▶ [Supplied material]:
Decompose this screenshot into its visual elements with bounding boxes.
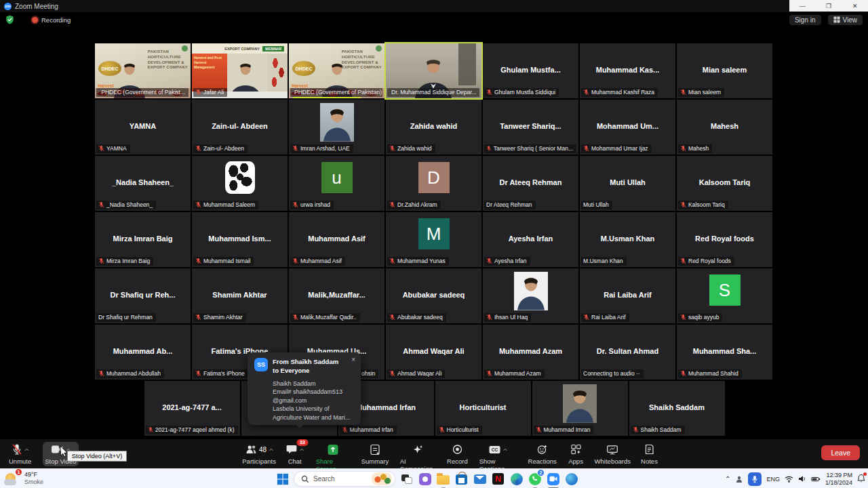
participant-tile[interactable]: Muhammad AzamMuhammad Azam — [483, 325, 578, 380]
participant-tile[interactable]: Ghulam Mustfa...Ghulam Mustfa Siddiqui — [483, 43, 578, 98]
minimize-button[interactable]: — — [789, 0, 816, 12]
close-icon[interactable]: × — [351, 356, 355, 363]
close-button[interactable]: ✕ — [842, 0, 868, 12]
participant-tile[interactable]: Shamim AkhtarShamim Akhtar — [192, 268, 288, 323]
participant-tile[interactable]: Mian saleemMian saleem — [677, 43, 772, 98]
participant-tile[interactable]: Dr. Sultan AhmadConnecting to audio ·· — [580, 325, 675, 380]
participant-tile[interactable]: Muhammad Kas...Muhammad Kashif Raza — [580, 43, 675, 98]
start-button[interactable] — [275, 472, 290, 486]
taskbar-search[interactable]: Search — [294, 471, 395, 487]
microsoft-store-button[interactable] — [454, 472, 469, 486]
participant-tile[interactable]: Muti UllahMuti Ullah — [580, 156, 675, 211]
wifi-icon[interactable] — [785, 476, 793, 483]
participant-name: Dr Ateeq Rehman — [484, 178, 577, 186]
mail-button[interactable] — [473, 472, 487, 486]
participant-tile[interactable]: Zain-ul- AbdeenZain-ul- Abdeen — [192, 100, 288, 155]
participant-tile[interactable]: DDr.Zahid Akram — [386, 156, 481, 211]
participant-tile[interactable]: Zahida wahidZahida wahid — [386, 100, 481, 155]
clock-widget[interactable]: 12:39 PM 1/18/2024 — [825, 472, 852, 487]
participant-tile[interactable]: Mohammad Um...Mohammad Umar Ijaz — [580, 100, 675, 155]
participant-tile[interactable]: PAKISTANHORTICULTUREDEVELOPMENT &EXPORT … — [95, 43, 191, 98]
mic-muted-icon — [486, 258, 492, 264]
participant-tile[interactable]: Ahmad Waqar AliAhmad Waqar Ali — [386, 325, 481, 380]
participant-tile[interactable]: 2021-ag-7477 a...2021-ag-7477 aqeel ahme… — [144, 381, 240, 436]
participant-tile[interactable]: Red Royal foodsRed Royal foods — [677, 212, 772, 267]
participant-tile[interactable]: Muhammad Imran — [532, 381, 628, 436]
summary-button[interactable]: Summary — [361, 442, 389, 466]
participant-tile[interactable]: Imran Arshad, UAE — [289, 100, 384, 155]
tray-overflow-chevron[interactable]: ⌃ — [725, 475, 730, 483]
participant-tile[interactable]: Muhammad AsifMuhammad Asif — [289, 212, 384, 267]
participant-tile[interactable]: EXPORT COMPANYWEBINARHarvest and Post Ha… — [192, 43, 288, 98]
search-highlight-image[interactable] — [372, 472, 392, 485]
participant-tile[interactable]: Malik,Muzaffar...Malik,Muzaffar Qadir.. — [289, 268, 384, 323]
tray-app-icon[interactable] — [735, 475, 743, 483]
participant-tile[interactable]: Tanweer Shariq...Tanweer Shariq ( Senior… — [483, 100, 578, 155]
taskbar-app-purple[interactable] — [418, 472, 432, 486]
participant-tile[interactable]: Ssaqib ayyub — [677, 268, 772, 323]
participant-tile[interactable]: Rai Laiba ArifRai Laiba Arif — [580, 268, 675, 323]
participant-tile[interactable]: Shaikh SaddamShaikh Saddam — [629, 381, 725, 436]
zoom-taskbar-button[interactable] — [546, 472, 560, 486]
search-icon — [301, 475, 309, 483]
participant-tile[interactable]: MMuhammad Yunas — [386, 212, 481, 267]
language-indicator[interactable]: ENG — [766, 476, 780, 483]
mic-muted-icon — [486, 89, 492, 96]
whiteboards-button[interactable]: Whiteboards — [595, 442, 630, 466]
participant-tile[interactable]: YAMNAYAMNA — [95, 100, 191, 155]
participant-tile[interactable]: M.Usman KhanM.Usman Khan — [580, 212, 675, 267]
record-button[interactable]: Record — [446, 442, 469, 466]
grid-row: Dr Shafiq ur Reh...Dr Shafiq ur RehmanSh… — [95, 268, 774, 323]
bing-button[interactable] — [564, 472, 578, 486]
unmute-button[interactable]: Unmute — [7, 442, 33, 466]
participant-tile[interactable]: uurwa irshad — [289, 156, 384, 211]
mic-muted-icon — [583, 145, 589, 152]
chevron-up-icon[interactable] — [299, 448, 304, 451]
participant-tile[interactable]: Kalsoom TariqKalsoom Tariq — [677, 156, 772, 211]
participants-button[interactable]: 48 Participants — [243, 442, 276, 466]
participant-tile[interactable]: PAKISTANHORTICULTUREDEVELOPMENT &EXPORT … — [289, 43, 384, 98]
participant-tile[interactable]: Muhammad Ism...Muhammad Ismail — [192, 212, 288, 267]
participant-tile[interactable]: Dr Shafiq ur Reh...Dr Shafiq ur Rehman — [95, 268, 191, 323]
chevron-up-icon[interactable] — [502, 448, 507, 451]
mic-in-use-indicator[interactable] — [748, 472, 762, 486]
participant-tile[interactable]: Mirza Imran BaigMirza Imran Baig — [95, 212, 191, 267]
maximize-button[interactable]: ❐ — [816, 0, 842, 12]
chat-notification-popup[interactable]: SS From Shaikh Saddam to Everyone × Shai… — [248, 352, 361, 425]
task-view-button[interactable] — [399, 472, 414, 486]
participant-name: Mahesh — [678, 122, 771, 130]
grid-row: PAKISTANHORTICULTUREDEVELOPMENT &EXPORT … — [95, 43, 774, 98]
participant-tile[interactable]: Ihsan Ul Haq — [483, 268, 578, 323]
edge-button[interactable] — [509, 472, 524, 486]
chevron-up-icon[interactable] — [269, 448, 273, 451]
participant-tile[interactable]: Dr Ateeq RehmanDr Ateeq Rehman — [483, 156, 578, 211]
security-shield-icon[interactable] — [5, 15, 14, 24]
participant-tile[interactable]: Muhammad Ab...Muhammad Abdullah — [95, 325, 191, 380]
weather-widget[interactable]: 1 49°F Smoke — [4, 470, 43, 487]
apps-button[interactable]: Apps — [566, 442, 586, 466]
notes-button[interactable]: Notes — [639, 442, 659, 466]
chevron-up-icon[interactable] — [24, 448, 29, 451]
participant-tile[interactable]: Dr. Muhammad Siddique Depar... — [386, 43, 481, 98]
view-button[interactable]: View — [828, 15, 863, 25]
file-explorer-button[interactable] — [436, 472, 450, 486]
participant-tile[interactable]: MaheshMahesh — [677, 100, 772, 155]
speaker-icon[interactable] — [798, 475, 806, 483]
recording-indicator[interactable]: Recording — [32, 16, 71, 24]
participant-tile[interactable]: HorticulturistHorticulturist — [435, 381, 531, 436]
battery-icon[interactable] — [811, 476, 821, 483]
sign-in-button[interactable]: Sign in — [789, 15, 821, 25]
whatsapp-button[interactable]: 2 — [528, 472, 542, 486]
notifications-button[interactable] — [857, 473, 865, 485]
participant-tile[interactable]: _Nadia Shaheen__Nadia Shaheen_ — [95, 156, 191, 211]
participant-tile[interactable]: Muhammad Sha...Muhammad Shahid — [677, 325, 772, 380]
banner-word: Harvest — [98, 83, 114, 88]
participant-tile[interactable]: Ayesha IrfanAyesha Irfan — [483, 212, 578, 267]
participant-tile[interactable]: Abubakar sadeeqAbubakar sadeeq — [386, 268, 481, 323]
chat-button[interactable]: 33 Chat — [285, 442, 305, 466]
mic-muted-icon — [195, 89, 201, 96]
reactions-button[interactable]: Reactions — [528, 442, 557, 466]
netflix-button[interactable]: N — [491, 472, 505, 486]
participant-tile[interactable]: Muhammad Saleem — [192, 156, 288, 211]
leave-button[interactable]: Leave — [821, 445, 860, 460]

▶ [Aim of the exercise]: The records above must be printed exactly; the pictures stay out.

▶ [Written answer]:
Decompose this screenshot into its visual elements with bounding boxes.
participant-tile[interactable]: Muhammad AzamMuhammad Azam — [483, 325, 578, 380]
participant-tile[interactable]: Ghulam Mustfa...Ghulam Mustfa Siddiqui — [483, 43, 578, 98]
minimize-button[interactable]: — — [789, 0, 816, 12]
close-icon[interactable]: × — [351, 356, 355, 363]
close-button[interactable]: ✕ — [842, 0, 868, 12]
participant-tile[interactable]: Shamim AkhtarShamim Akhtar — [192, 268, 288, 323]
participant-tile[interactable]: Mian saleemMian saleem — [677, 43, 772, 98]
participant-tile[interactable]: Dr. Sultan AhmadConnecting to audio ·· — [580, 325, 675, 380]
participant-tile[interactable]: Muhammad Kas...Muhammad Kashif Raza — [580, 43, 675, 98]
start-button[interactable] — [275, 472, 290, 486]
taskbar-search[interactable]: Search — [294, 471, 395, 487]
microsoft-store-button[interactable] — [454, 472, 469, 486]
participant-tile[interactable]: Muti UllahMuti Ullah — [580, 156, 675, 211]
wifi-icon[interactable] — [785, 476, 793, 483]
participant-name: Dr Ateeq Rehman — [484, 178, 577, 186]
mail-button[interactable] — [473, 472, 487, 486]
participant-tile[interactable]: Zain-ul- AbdeenZain-ul- Abdeen — [192, 100, 288, 155]
participant-tile[interactable]: DDr.Zahid Akram — [386, 156, 481, 211]
participant-tile[interactable]: Zahida wahidZahida wahid — [386, 100, 481, 155]
clock-widget[interactable]: 12:39 PM 1/18/2024 — [825, 472, 852, 487]
participant-tile[interactable]: Mohammad Um...Mohammad Umar Ijaz — [580, 100, 675, 155]
participant-tile[interactable]: PAKISTANHORTICULTUREDEVELOPMENT &EXPORT … — [95, 43, 191, 98]
mic-muted-icon — [486, 258, 492, 264]
participant-tile[interactable]: Ahmad Waqar AliAhmad Waqar Ali — [386, 325, 481, 380]
participant-tile[interactable]: 2021-ag-7477 a...2021-ag-7477 aqeel ahme… — [144, 381, 240, 436]
participant-tile[interactable]: Red Royal foodsRed Royal foods — [677, 212, 772, 267]
participant-tile[interactable]: Muhammad Imran — [532, 381, 628, 436]
summary-button[interactable]: Summary — [361, 442, 389, 466]
participant-tile[interactable]: Imran Arshad, UAE — [289, 100, 384, 155]
tray-overflow-chevron[interactable]: ⌃ — [725, 475, 730, 483]
participant-tile[interactable]: Muhammad AsifMuhammad Asif — [289, 212, 384, 267]
participant-tile[interactable]: EXPORT COMPANYWEBINARHarvest and Post Ha… — [192, 43, 288, 98]
search-highlight-image[interactable] — [372, 472, 392, 485]
participant-tile[interactable]: Malik,Muzaffar...Malik,Muzaffar Qadir.. — [289, 268, 384, 323]
tray-app-icon[interactable] — [735, 475, 743, 483]
participant-tile[interactable]: Tanweer Shariq...Tanweer Shariq ( Senior… — [483, 100, 578, 155]
taskbar-app-purple[interactable] — [418, 472, 432, 486]
participant-tile[interactable]: Ssaqib ayyub — [677, 268, 772, 323]
participant-tile[interactable]: Rai Laiba ArifRai Laiba Arif — [580, 268, 675, 323]
participant-tile[interactable]: Shaikh SaddamShaikh Saddam — [629, 381, 725, 436]
zoom-taskbar-button[interactable] — [546, 472, 560, 486]
search-icon — [301, 475, 309, 483]
participant-tile[interactable]: MMuhammad Yunas — [386, 212, 481, 267]
language-indicator[interactable]: ENG — [766, 476, 780, 483]
mic-muted-icon — [486, 89, 492, 96]
whiteboards-button[interactable]: Whiteboards — [595, 442, 630, 466]
participant-tile[interactable]: YAMNAYAMNA — [95, 100, 191, 155]
participant-tile[interactable]: M.Usman KhanM.Usman Khan — [580, 212, 675, 267]
record-button[interactable]: Record — [446, 442, 469, 466]
grid-row: Dr Shafiq ur Reh...Dr Shafiq ur RehmanSh… — [95, 268, 774, 323]
bing-button[interactable] — [564, 472, 578, 486]
unmute-button[interactable]: Unmute — [7, 442, 33, 466]
participant-tile[interactable]: uurwa irshad — [289, 156, 384, 211]
mic-muted-icon — [583, 145, 589, 152]
chevron-up-icon[interactable] — [299, 448, 304, 451]
participant-tile[interactable]: Kalsoom TariqKalsoom Tariq — [677, 156, 772, 211]
participants-button[interactable]: 48 Participants — [243, 442, 276, 466]
participant-tile[interactable]: PAKISTANHORTICULTUREDEVELOPMENT &EXPORT … — [289, 43, 384, 98]
participant-tile[interactable]: Muhammad Ism...Muhammad Ismail — [192, 212, 288, 267]
participant-tile[interactable]: Dr Shafiq ur Reh...Dr Shafiq ur Rehman — [95, 268, 191, 323]
chevron-up-icon[interactable] — [502, 448, 507, 451]
mic-in-use-indicator[interactable] — [748, 472, 762, 486]
participant-tile[interactable]: Mirza Imran BaigMirza Imran Baig — [95, 212, 191, 267]
maximize-button[interactable]: ❐ — [816, 0, 842, 12]
chat-notification-popup[interactable]: SS From Shaikh Saddam to Everyone × Shai… — [248, 352, 361, 425]
task-view-button[interactable] — [399, 472, 414, 486]
participant-name: Mahesh — [678, 122, 771, 130]
grid-row: PAKISTANHORTICULTUREDEVELOPMENT &EXPORT … — [95, 43, 774, 98]
participant-tile[interactable]: Ihsan Ul Haq — [483, 268, 578, 323]
edge-button[interactable] — [509, 472, 524, 486]
chevron-up-icon[interactable] — [269, 448, 273, 451]
participant-tile[interactable]: Dr Ateeq RehmanDr Ateeq Rehman — [483, 156, 578, 211]
security-shield-icon[interactable] — [5, 15, 14, 24]
participant-tile[interactable]: Muhammad Ab...Muhammad Abdullah — [95, 325, 191, 380]
weather-widget[interactable]: 1 49°F Smoke — [4, 470, 43, 487]
apps-button[interactable]: Apps — [566, 442, 586, 466]
notes-button[interactable]: Notes — [639, 442, 659, 466]
chevron-up-icon[interactable] — [24, 448, 29, 451]
participant-tile[interactable]: Dr. Muhammad Siddique Depar... — [386, 43, 481, 98]
view-button[interactable]: View — [828, 15, 863, 25]
file-explorer-button[interactable] — [436, 472, 450, 486]
participant-tile[interactable]: MaheshMahesh — [677, 100, 772, 155]
speaker-icon[interactable] — [798, 475, 806, 483]
recording-indicator[interactable]: Recording — [32, 16, 71, 24]
participant-tile[interactable]: HorticulturistHorticulturist — [435, 381, 531, 436]
battery-icon[interactable] — [811, 476, 821, 483]
sign-in-button[interactable]: Sign in — [789, 15, 821, 25]
whatsapp-button[interactable]: 2 — [528, 472, 542, 486]
notifications-button[interactable] — [857, 473, 865, 485]
participant-tile[interactable]: _Nadia Shaheen__Nadia Shaheen_ — [95, 156, 191, 211]
participant-tile[interactable]: Muhammad Sha...Muhammad Shahid — [677, 325, 772, 380]
banner-word: Harvest — [98, 83, 114, 88]
participant-tile[interactable]: Ayesha IrfanAyesha Irfan — [483, 212, 578, 267]
participant-tile[interactable]: Abubakar sadeeqAbubakar sadeeq — [386, 268, 481, 323]
chat-button[interactable]: 33 Chat — [285, 442, 305, 466]
mic-muted-icon — [195, 89, 201, 96]
reactions-button[interactable]: Reactions — [528, 442, 557, 466]
netflix-button[interactable]: N — [491, 472, 505, 486]
participant-tile[interactable]: Muhammad Saleem — [192, 156, 288, 211]
leave-button[interactable]: Leave — [821, 445, 860, 460]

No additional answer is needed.